Question

You are the manager of a restaurant for a​ fast-food franchise. Last​ month, the mean waiting time at the​ drive-through window for branches in your geographical​ region, as measured from the time a customer places an order until the time the customer receives the​ order, was 3.9 minutes. You select a random sample of 64 orders. The sample mean waiting time is 4.03 ​minutes, with a sample standard deviation of 0.8 minutes. Complete parts​ (a) and​ (b) below.

a. Determine the test statistic.(two decimal places)
b. Find the​ p-value.(three decimal places)
c. What is the conclusion?

Answer 1

(a) The test statistics is 1.30.

(b) The P-value is 0.198.

(c) We conclude that the mean waiting time was equal to 3.9 minutes.

Explanation:

We are given that the mean waiting time at the​ drive-through window for branches in your geographical​ region, as measured from the time a customer places an order until the time the customer receives the​ order, was 3.9 minutes.

You select a random sample of 64 orders. The sample mean waiting time is 4.03 ​minutes, with a sample standard deviation of 0.8 minutes.

Let
`\mu` = mean waiting time at the​ drive-through window for branches in your geographical​ region.

So, Null Hypothesis,
`H_0` :
`\mu` = 3.9 minutes {means that the mean waiting time was equal to 3.9 minutes}

Alternate Hypothesis,
`H_A` :
`\mu\\eq` 3.9 minutes {means that the mean waiting time was different from 3.9 minutes}

The test statistics that would be used here One-sample t test statistics as we don't know about the population standard deviation;

T.S. =
`(\bar X-\mu)/((s)/(√(n) ) )` ~
`t_n_-_1`

where,
`\bar X` = sample mean waiting time = 4.03 minutes

s = sample standard deviation = 0.8 minutes

n = sample of orders = 64

So, test statistics =
`(4.03-3.9)/((0.8)/(√(64) ) )` ~
`t_6_3`

= 1.30

(a) The value of t test statistics is 1.30.

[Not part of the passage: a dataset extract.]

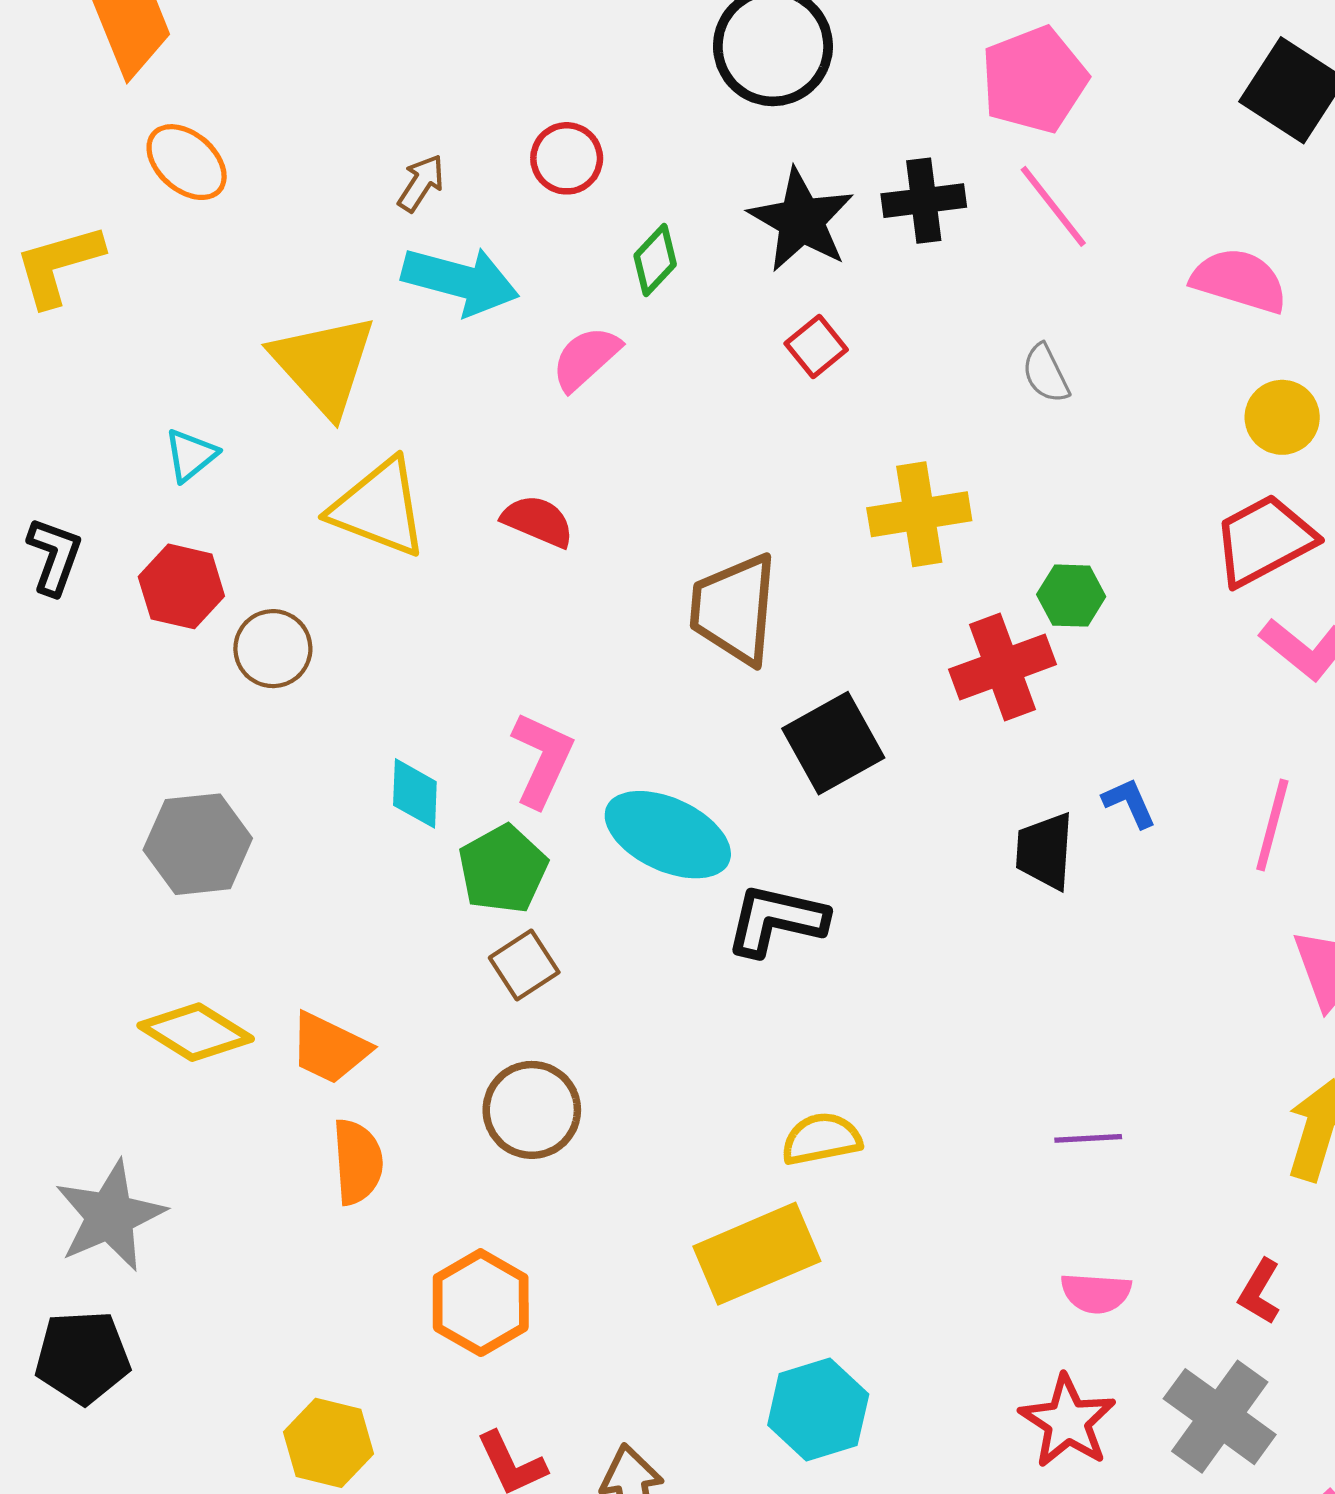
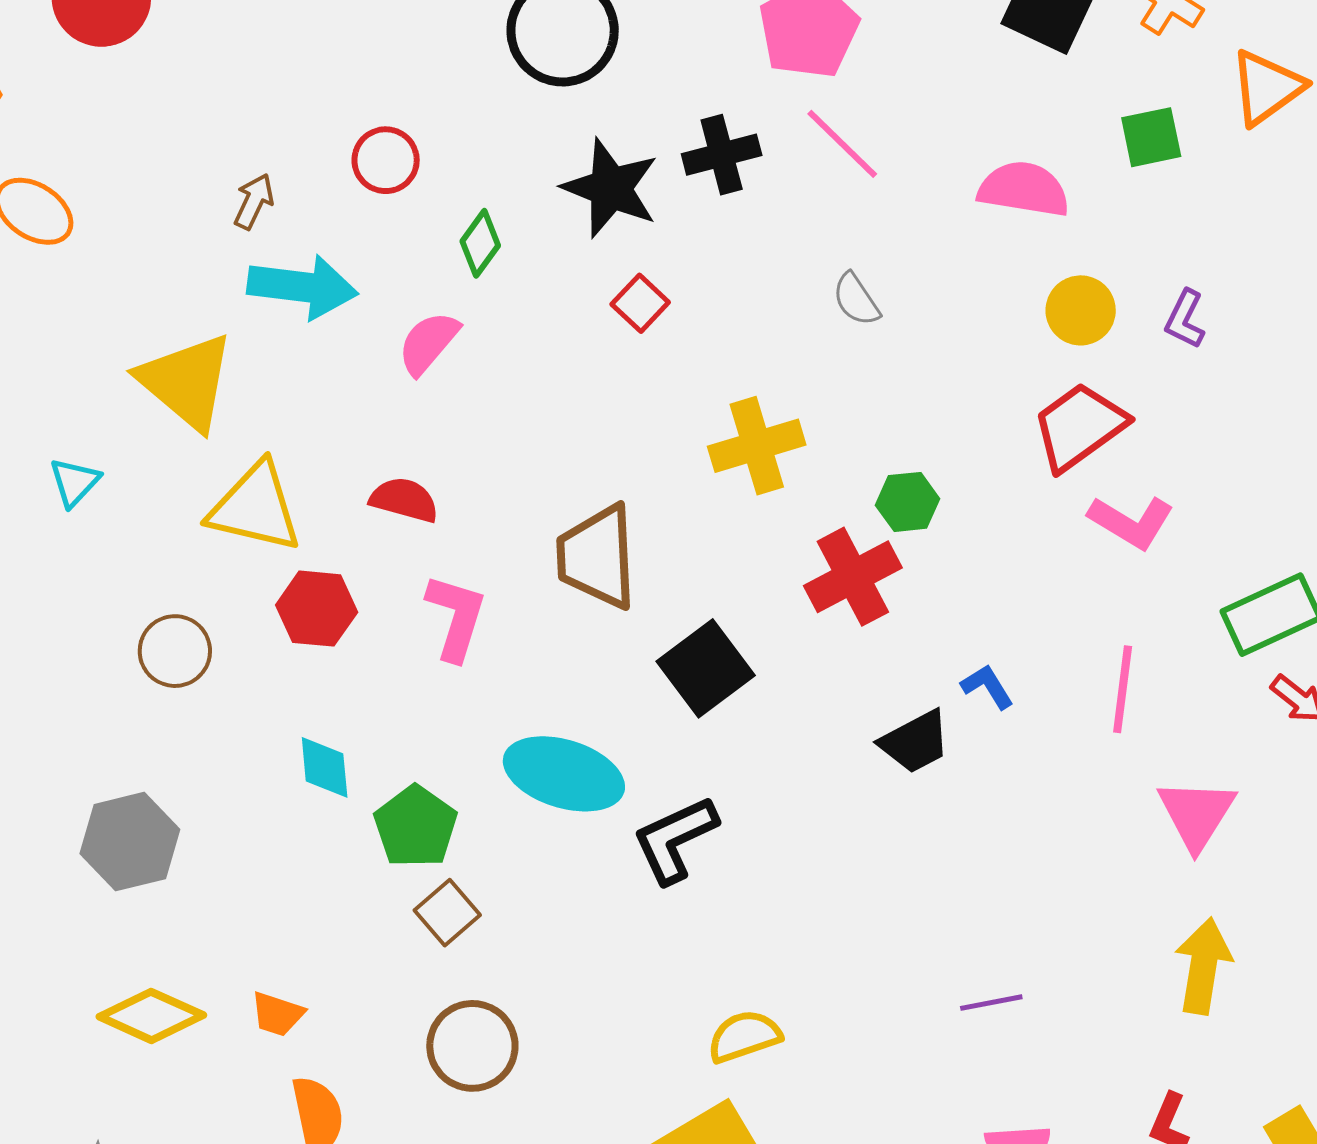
red hexagon: (181, 586) -> (317, 609), moved
pink L-shape: (542, 759) -> (456, 617), moved
black trapezoid: (1045, 851) -> (915, 742), turned -114
black L-shape: (776, 920) -> (675, 839), turned -30
orange trapezoid: (329, 1048) -> (277, 1014), size x0.7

(b) The P-value of the test statistics is given by;

P-value = P(
`t_6_3` > 1.30) = 0.099

For two tailed test, p-value is calculated as = 0.099
`*` 2 = 0.198

(c) Since, in the question we are not given with the level of significance so we assume it to be 5%.

Now, P-value of the test statistics is more than the level of significance as 0.198 > 0.05, so we have insufficient evidence to reject our null hypothesis.

Therefore, we conclude that the mean waiting time was equal to 3.9 minutes.